[Data for this task — start]

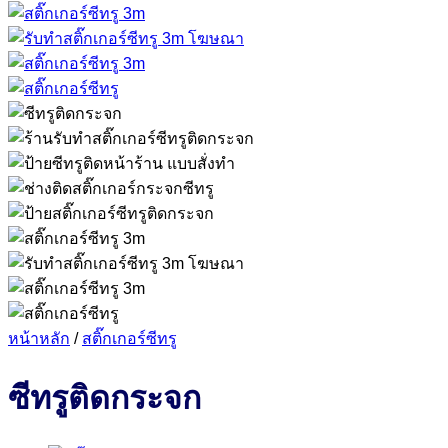
หน้าหลัก
/
สติ๊กเกอร์ซีทรู
ซีทรูติดกระจก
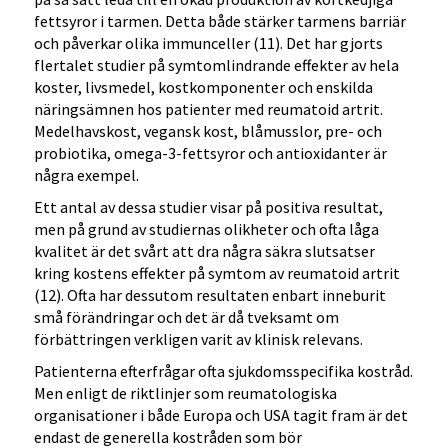
fettsyror i tarmen. Detta både stärker tarmens barriär
och påverkar olika immunceller (11). Det har gjorts
flertalet studier på symtomlindrande effekter av hela
koster, livsmedel, kostkomponenter och enskilda
näringsämnen hos patienter med reumatoid artrit.
Medelhavskost, vegansk kost, blåmusslor, pre- och
probiotika, omega-3-fettsyror och antioxidanter är
några exempel.
Ett antal av dessa studier visar på positiva resultat,
men på grund av studiernas olikheter och ofta låga
kvalitet är det svårt att dra några säkra slutsatser
kring kostens effekter på symtom av reumatoid artrit
(12). Ofta har dessutom resultaten enbart inneburit
små förändringar och det är då tveksamt om
förbättringen verkligen varit av klinisk relevans.
Patienterna efterfrågar ofta sjukdomsspecifika kostråd.
Men enligt de riktlinjer som reumatologiska
organisationer i både Europa och USA tagit fram är det
endast de generella kostråden som bör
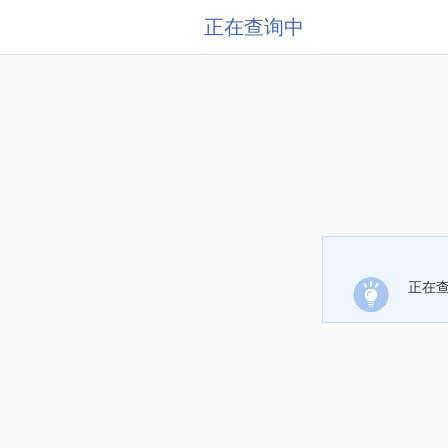
正在查询中
正在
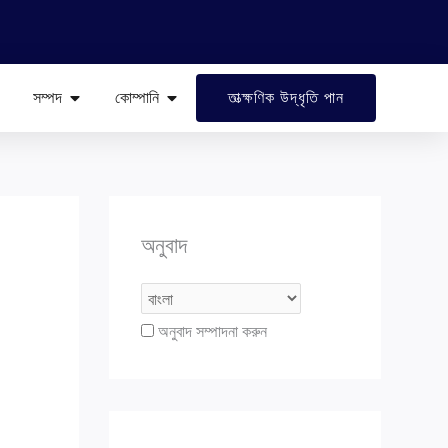
া শিল্প
খোলা সম্পদ
খোলা কোম্পানি
সম্পদ
কোম্পানি
তাত্ক্ষণিক উদ্ধৃতি পান
অনুবাদ
অনুবাদ সম্পাদনা করুন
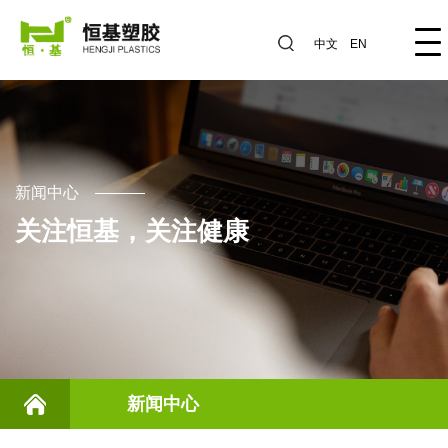
中文
EN
新闻中心
关注恒基，关注健康
新闻中心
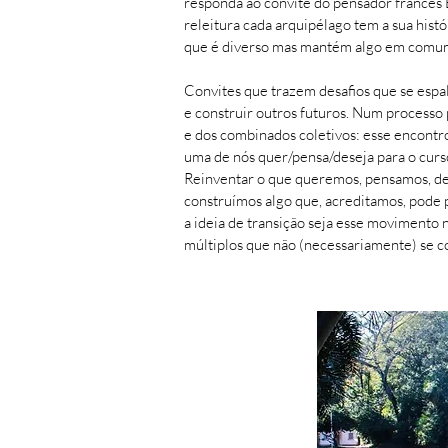
responda ao convite do pensador francês
releitura cada arquipélago tem a sua hist
que é diverso mas mantém algo em comu
Convites que trazem desafios que se espal
e construir outros futuros. Num processo
e dos combinados coletivos: esse encontro
uma de nós quer/pensa/deseja para o curso
Reinventar o que queremos, pensamos, des
construímos algo que, acreditamos, pode p
a ideia de transição seja esse movimento 
múltiplos que não (necessariamente) se 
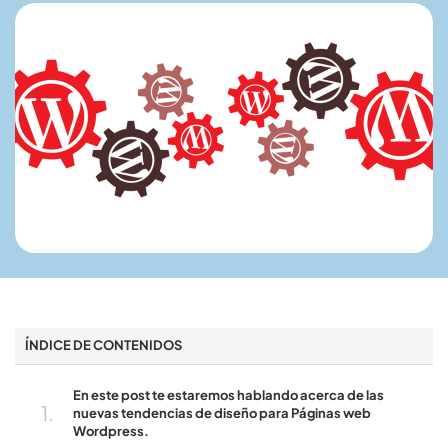
ÍNDICE DE CONTENIDOS
En este post te estaremos hablando acerca de las
nuevas tendencias de diseño para Páginas web
Wordpress.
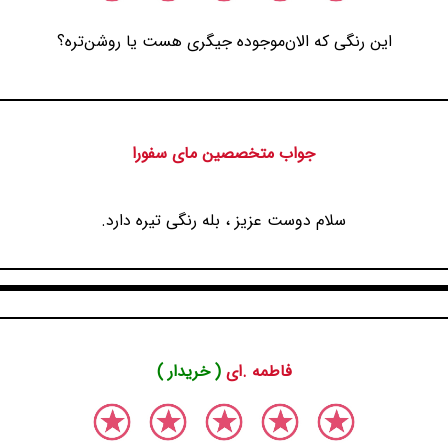
این رنگی که الان‌موجوده جیگری هست یا روشن‌تره؟
جواب متخصصین مای سفورا
سلام دوست عزیز ، بله رنگی تیره دارد.
فاطمه .ای
( خریدار )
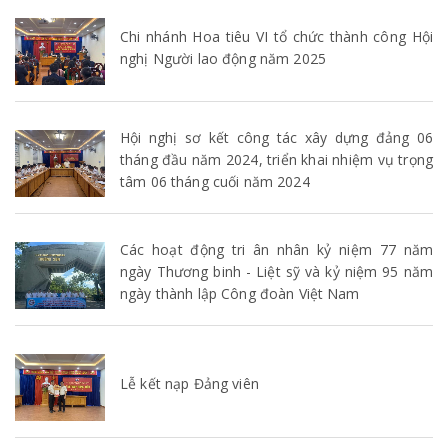
Chi nhánh Hoa tiêu VI tổ chức thành công Hội
nghị Người lao động năm 2025
Hội nghị sơ kết công tác xây dựng đảng 06
tháng đầu năm 2024, triển khai nhiệm vụ trọng
tâm 06 tháng cuối năm 2024
Các hoạt động tri ân nhân kỷ niệm 77 năm
ngày Thương binh - Liệt sỹ và kỷ niệm 95 năm
ngày thành lập Công đoàn Việt Nam
Lễ kết nạp Đảng viên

[Data for this task — finish]

**What you have to do**
Among the lines above, list those that contain the word "algo".

**Answer below**
que é diverso mas mantém algo em comu
construímos algo que, acreditamos, pode p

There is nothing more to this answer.